Incontro al Majestic: pettegolezzo d'autore

Era il 18 maggio 1922 quando all'hotel Majestic di Parigi si tenne una cena destinata a passare alla storia. Il merito non fu attribuibile alla prelibatezza del menù, di cui peraltro non si conserva memoria, quanto piuttosto all'incontro, unico nella storia, di due dei più grandi geni della letteratura mondiale del '900.

A fare gli onori di casa furono Sydney e Violet Schiff, irrefrenabili amanti del lusso, delle feste mondane e di quel nobile pettegolezzo che tanto animava i salotti parigini dell'inizio del secolo. Il pretesto dei festeggiamenti fu dato dalla prima di Renard il balletto di Igor Stravinskij, che quella sera stessa fu messo in scena dai Ballets Russes di Sergej Djagilev all'Operà. La vera attrazione della serata, tuttavia, sarebbe dovuta consistere, per lo meno nelle intenzioni dei coniugi Schiff, nella messa a confronto di due affascinanti e singolari figure d'artista che rispondevano ai nomi di: Marcel Proust e James Joyce.

Le aspettative erano altissime: qualcuno prevedeva un dibattito di poetica (d'altronde Joyce aveva da poco pubblicato l'Ulysses mentre Proust stava ancora rimaneggiando la sua Recherche), altri si aspettavano in dono pure perle di saggezza estetica, i più modesti poi si sarebbero accontentati di un vivace scambio di battute da poter raccontare agli amici.

Ma come spesso accade ogni aspettativa fu delusa e tutto ciò di cui poterono godere quella sera gli ospiti del Majestic, fu una semplice e neanche troppo cordiale indifferenza.

Richard Davenport-Hines autore di Proust at the Majestic[1] libro che tratta nei minimi dettagli lo svolgersi di quella serata, fornisce sei diverse versioni della conversazione fra i due scrittori ma tutte accomunate dall'incomprensione. Qualche anno dopo, ricordando la serata, Joyce raccontò che la parola più significativa che si scambiarono lui e Proust fu un monosillabo: no. Proust gli chiese se conosceva un certo duca, Joyce rispose seccamente “no”. Madame Schiff allora chiese a Proust se aveva letto qualche capitolo dell'Ulysses, la risposta altrettanto seccamente fu di nuovo “no”. A quei tempi l'autore della Recherche era assai più famoso dell'irlandese, ma nei suoi anni di gloria Joyce ripagherà l'indifferenza nei confronti dell'Ulysses con un feroce sarcasmo verso l'intera opera di Proust.

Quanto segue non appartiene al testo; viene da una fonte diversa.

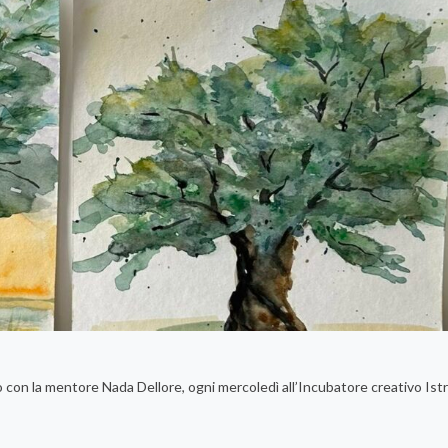
o con la mentore Nada Dellore, ogni mercoledì all’Incubatore creativo Istri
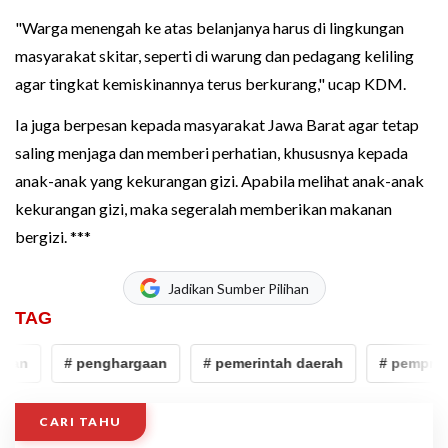
"Warga menengah ke atas belanjanya harus di lingkungan
masyarakat skitar, seperti di warung dan pedagang keliling
agar tingkat kemiskinannya terus berkurang," ucap KDM.
Ia juga berpesan kepada masyarakat Jawa Barat agar tetap
saling menjaga dan memberi perhatian, khususnya kepada
anak-anak yang kekurangan gizi. Apabila melihat anak-anak
kekurangan gizi, maka segeralah memberikan makanan
bergizi. ***
Jadikan Sumber Pilihan
TAG
an
# penghargaan
# pemerintah daerah
# pemprov j
CARI TAHU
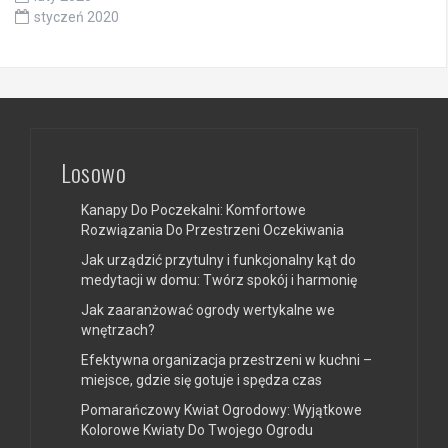
styczeń 2020
Losowo
Kanapy Do Poczekalni: Komfortowe
Rozwiązania Do Przestrzeni Oczekiwania
Jak urządzić przytulny i funkcjonalny kąt do
medytacji w domu: Twórz spokój i harmonię
Jak zaaranżować ogrody wertykalne we
wnętrzach?
Efektywna organizacja przestrzeni w kuchni –
miejsce, gdzie się gotuje i spędza czas
Pomarańczowy Kwiat Ogrodowy: Wyjątkowe
Kolorowe Kwiaty Do Twojego Ogrodu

Stanislaus Joyce, fratello di James, una volta affermò che alla natura “[...] occorre un lavoro di secoli per fabbricare il piccolo fiore del genio”.[2] Sappiamo con certezza che l'inizio del '900 di geni ne vide almeno due, ma nella vita, come in parte nella loro opera, erano uomini così diversi da essere incapaci di comprendere l'uno la genialità dell'altro.

Quando all'una del mattino i camerieri cominciarono a riordinare la sala del Majestic, l'autore irlandese, che aveva trascorso buona parte della serata in silenzio con una coppa di champagne in mano, era ormai completamente ubriaco, mentre al tavolo affianco al suo, un altro illustre invitato, inebriato dai fumi dell'alcol si era addormentato: Pablo Picasso.

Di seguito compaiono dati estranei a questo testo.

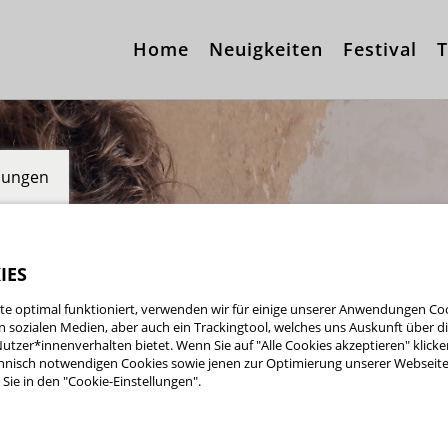
Home
Neuigkeiten
Festival
T
llungen
IES
e optimal funktioniert, verwenden wir für einige unserer Anwendungen Cook
ten sozialen Medien, aber auch ein Trackingtool, welches uns Auskunft über 
utzer*innenverhalten bietet. Wenn Sie auf "Alle Cookies akzeptieren" klicke
nisch notwendigen Cookies sowie jenen zur Optimierung unserer Webseite 
Sie in den "Cookie-Einstellungen".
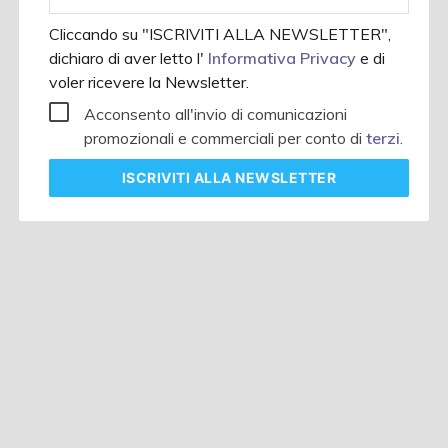
aziendale
Cliccando su "ISCRIVITI ALLA NEWSLETTER",
dichiaro di aver letto l'
Informativa Privacy
e di
voler ricevere la Newsletter.
Acconsento all'invio di comunicazioni
promozionali e commerciali per conto di
terzi
.
ISCRIVITI
ALLA NEWSLETTER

Sei mesi dopo la cena al Majestic, Marcel Proust morì stroncato da una setticemia fulminante, i due scrittori non s'incontrarono mai più. A noi amanti delle loro opere e dei personaggi cui seppero dare vita, che tanto avremmo voluto assistere ad un dibattito di poetica fra i due, non rimane che l'amaro ricordo di due fenici della letteratura, che se mai si compresero, almeno per un attimo si sfiorarono.


[1] Richardd Davenport-Hines, Proust at the Majestic: the last days of the author whose book changed Paris, Hardcover, 2006.

[2] Stanislaus Joyce, Il guardiano di mio fratello, in AAVV, Introduzione a Joyce, Arnoldo Mondatori, Milano, 1967.